State of the Art Semantic Textual Similarity
With Google newly released BERT. There is lots of extension of models available online(ie. huggingface/transformers, and UKPLab/sentence-transformers). This article focuses of plug and play code snippets and I will provide a sample code that you can modify to your needs. But keep in mind that these models are supposed to be fine-tuned for your specific use cases.
After that we will setup a facebookresearch/faiss index for scalability of deployment.
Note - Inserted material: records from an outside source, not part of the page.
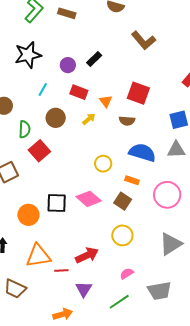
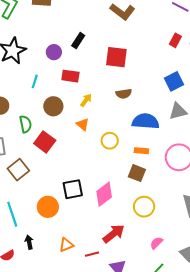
red square: (138, 93) -> (116, 57), moved
orange triangle: (106, 101) -> (83, 124), moved
pink diamond: (89, 199) -> (104, 194), moved, turned -65
orange triangle: (38, 256) -> (66, 245), size x0.6

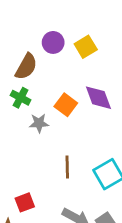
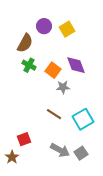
green cross: (21, 98) -> (29, 65), moved
gray star: (39, 123) -> (63, 87), moved
brown line: (67, 167) -> (54, 114), turned -56

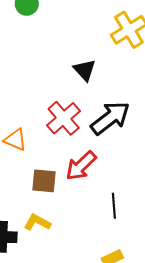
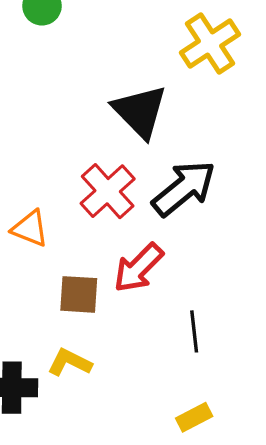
black triangle: (85, 70) -> (140, 111), size x1.5

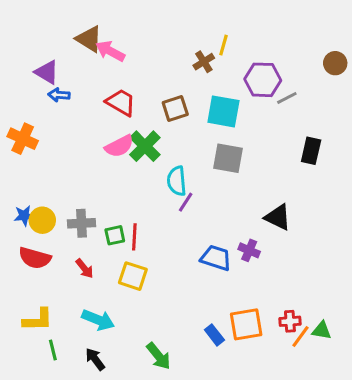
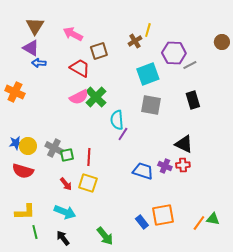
brown triangle: (89, 39) -> (35, 26), moved, turned 30
brown square: (175, 108) -> (99, 51), moved
cyan square: (223, 111) -> (148, 74), turned -30
black rectangle: (311, 151) -> (193, 100), moved, turned -30
gray cross: (82, 223) -> (54, 148), turned 30
green square: (115, 235) -> (67, 155), moved
red arrow: (85, 269) -> (66, 184), moved
red cross: (290, 321) -> (183, 165), moved

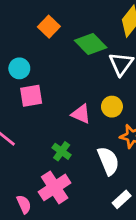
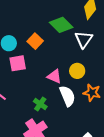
orange square: (49, 27) -> (35, 41), moved
white semicircle: (108, 161) -> (67, 96), moved

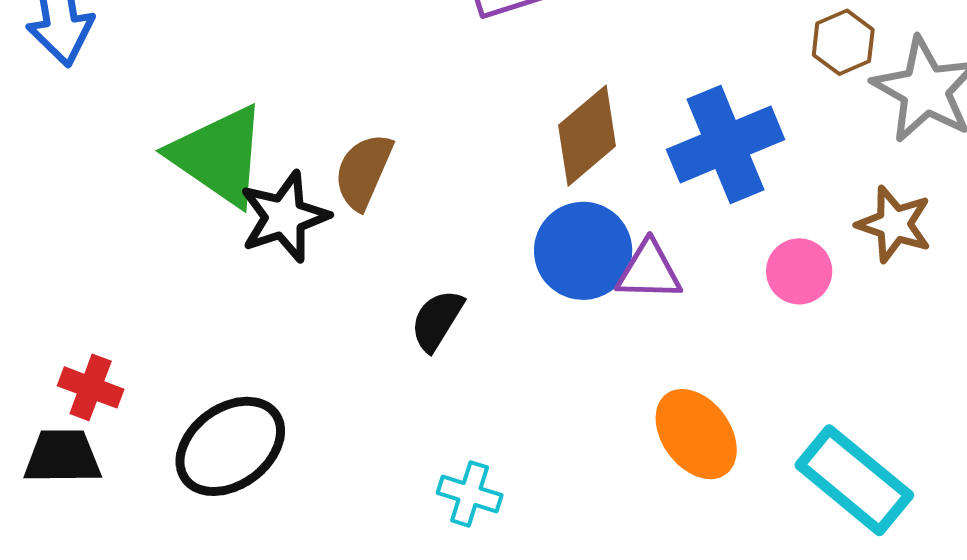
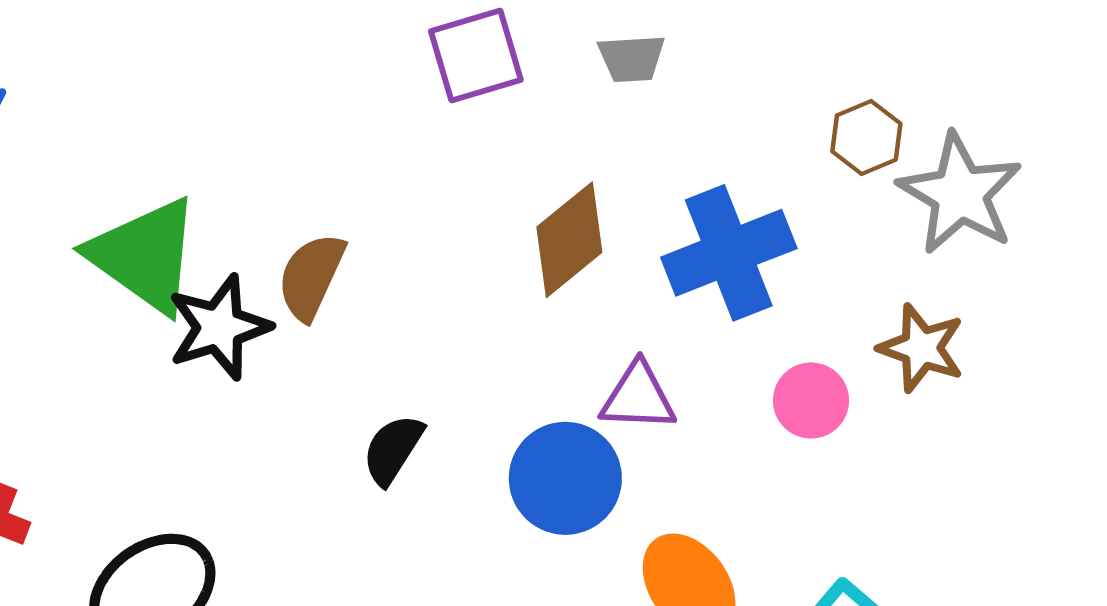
blue circle: (583, 251) -> (565, 478), moved

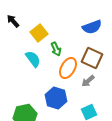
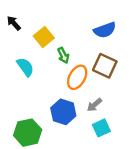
cyan semicircle: (33, 59) -> (25, 67), moved
gray arrow: (88, 81) -> (94, 105), moved

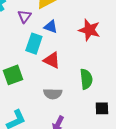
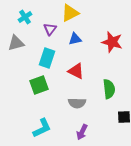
blue triangle: (51, 27) -> (75, 39), turned -32
cyan rectangle: (34, 44) -> (47, 58), moved

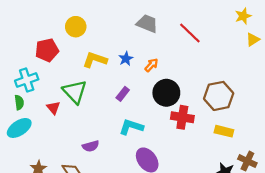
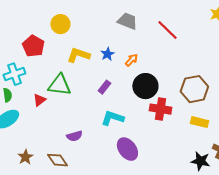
red pentagon: (47, 50) -> (33, 46), turned -30
green triangle: (75, 92) -> (59, 85), turned -40
red triangle: (53, 108) -> (39, 100), turned 32

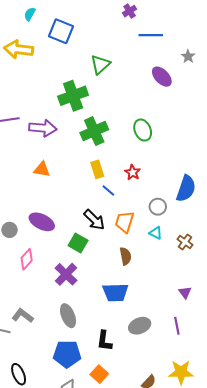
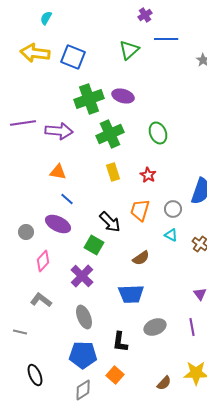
blue square: (61, 31) -> (73, 57), moved
green triangle: (100, 64) -> (129, 50), moved
purple ellipse: (162, 77) -> (123, 96), moved, turned -30
blue line: (108, 191) -> (67, 199), moved
orange trapezoid: (124, 222) -> (140, 210), moved
brown semicircle: (125, 256) -> (141, 258), turned 66
gray L-shape: (23, 316) -> (41, 300), moved

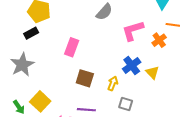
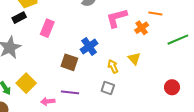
pink rectangle: (72, 47) -> (47, 28), moved
blue cross: (132, 65) -> (89, 46), moved
yellow arrow: (113, 83) -> (113, 66), moved, turned -48

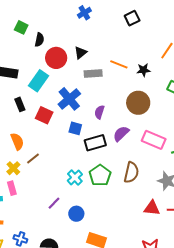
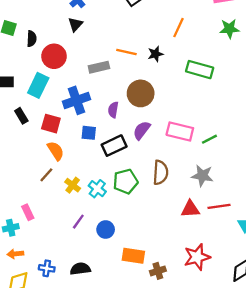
black triangle: (81, 53) -> (75, 24), moved
blue cross: (69, 99) -> (77, 100), turned 30
brown circle: (138, 103) -> (141, 93), moved
orange semicircle: (17, 141) -> (56, 151), moved
yellow cross: (13, 168) -> (73, 185), moved
green pentagon: (100, 175) -> (125, 181), turned 30

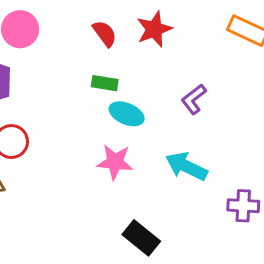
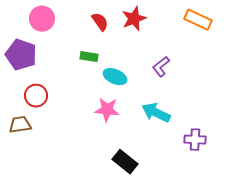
green rectangle: (105, 83) -> (89, 57), moved

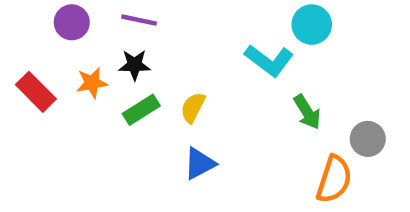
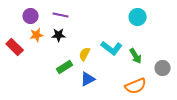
cyan L-shape: (269, 60) -> (112, 48), moved
orange star: (92, 83) -> (37, 35), moved
green rectangle: (141, 110) -> (65, 67), moved
orange semicircle: (334, 179) -> (136, 86), moved, turned 50

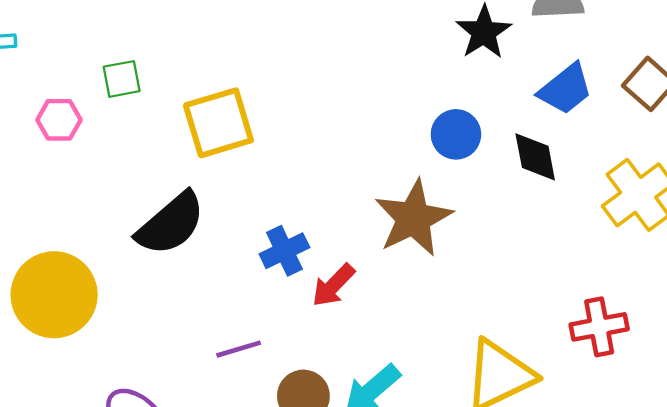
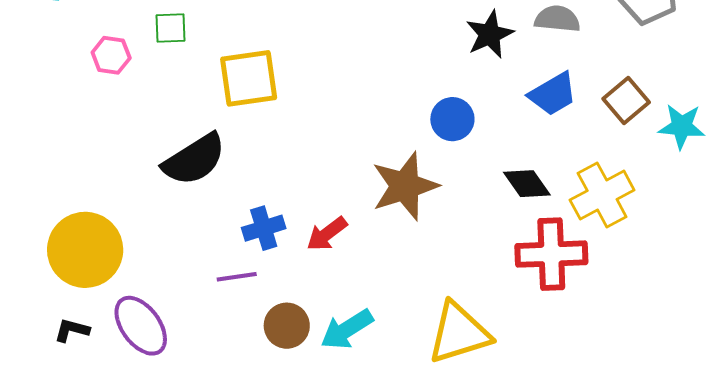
black diamond: (535, 157) -> (527, 184), moved, turned -33
blue cross: (284, 251) -> (264, 228), moved
yellow circle: (54, 295) -> (85, 250), moved
red cross: (599, 327) -> (551, 254), moved, size x1.4

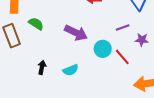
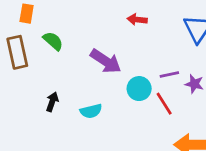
purple line: (123, 28) -> (169, 74), moved

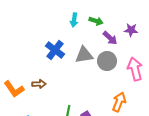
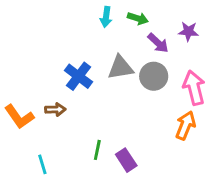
blue cross: (55, 50) -> (79, 76), moved
orange arrow: (119, 102) -> (185, 125), moved

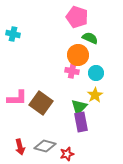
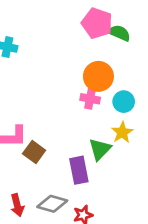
green semicircle: (90, 38) -> (119, 33), moved
brown square: (41, 103) -> (34, 152), moved, size x0.7
purple rectangle: (81, 122) -> (79, 170), moved

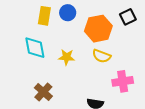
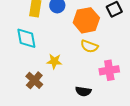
yellow star: (67, 57) -> (54, 61), moved

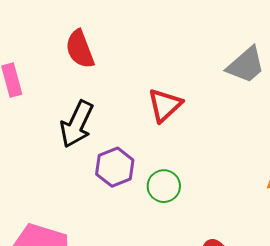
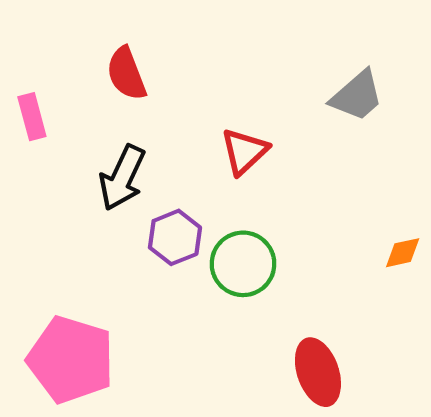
green circle: (164, 186) -> (243, 264), size x1.4

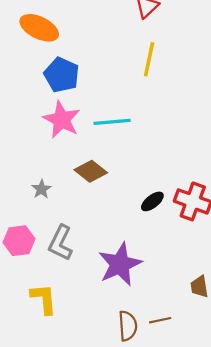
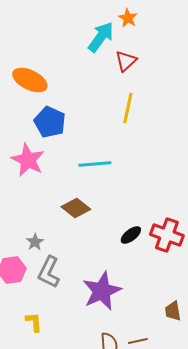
pink star: (62, 120) -> (28, 160), moved
gray star: (41, 189) -> (35, 242), moved
yellow L-shape: (44, 299) -> (34, 322), size x0.7

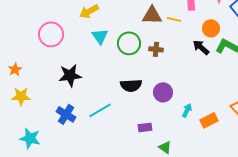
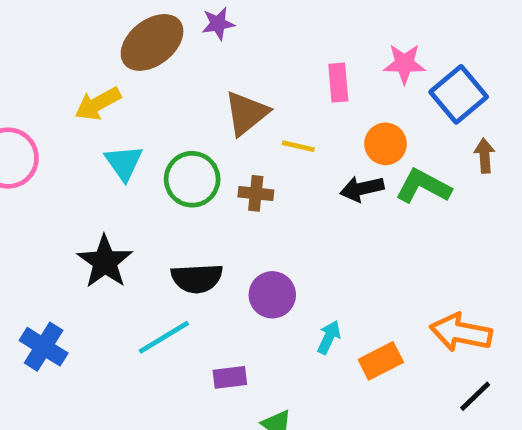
brown triangle: (152, 15) -> (246, 113), turned -40
yellow line: (174, 19) -> (298, 146), moved
black arrow: (201, 47) -> (362, 189), turned -54
black star: (70, 75) -> (105, 262), moved, turned -30
cyan line: (100, 110) -> (164, 337), moved

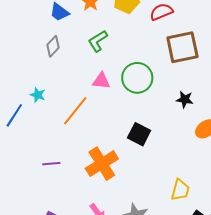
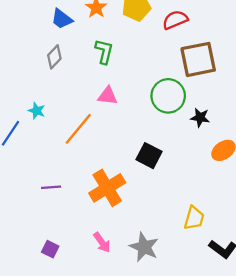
green L-shape: (98, 41) -> (104, 52), turned 135
green circle: (137, 78) -> (168, 96), moved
I attempted to use default BERT model from huggingface/transformers but there is a problem, there is no good embedding models return from the models(read return type of https://huggingface.co/transformers/model_doc/bert.html#transformers.BertModel for more). Fine-tuning process is absolutely required, but there is usually either no great dataset , require too deep understanding and large computing resources, which I don’t not posses. Besides, because I am in Hong Kong, most of the task required Chinese and English multilingual models, I choose to use this bert-base-multilingual-cased from https://huggingface.co/transformers/pretrained_models.html.
Installation
pip install transformers, pytorch, hanziconv
Traditional to Modern Chinese
In Hong Kong most of the application are in traditional chinese, for this I used the tokenizer to test if the encoding is the same
tokenizer.encode('爱')
tokenizer.encode('愛')
> [101, 5383, 102]
> [101, 3910, 102]
The response is they are different.
In that case my dataset is a mixed of tranditional and modern Chinese, I decided to use a package berniey/hanziconv for this conversion.
from hanziconv import HanziConv as t2mc
t2mc.toSimplified('愛')
> '爱'
Using bert-base-multilingual-cased
bert-base-multilingual-cased from huggingface/transformers.
from transformers import BertModel, BertTokenizer
import torch
bert_model_shortcut = 'bert-base-multilingual-cased'
tokenizer = BertTokenizer.from_pretrained(bert_model_shortcut)
model = BertModel.from_pretrained(bert_model_shortcut)
encoded_tokens = tokenizer.encode("Here is some text to encode", add_special_tokens=True)
input_ids = torch.tensor([encoded_tokens])
with torch.no_grad():
last_hidden_states = model(input_ids)
last_hidden_states.shape
The models was found to actually not trained with semantic textual similarity in mind.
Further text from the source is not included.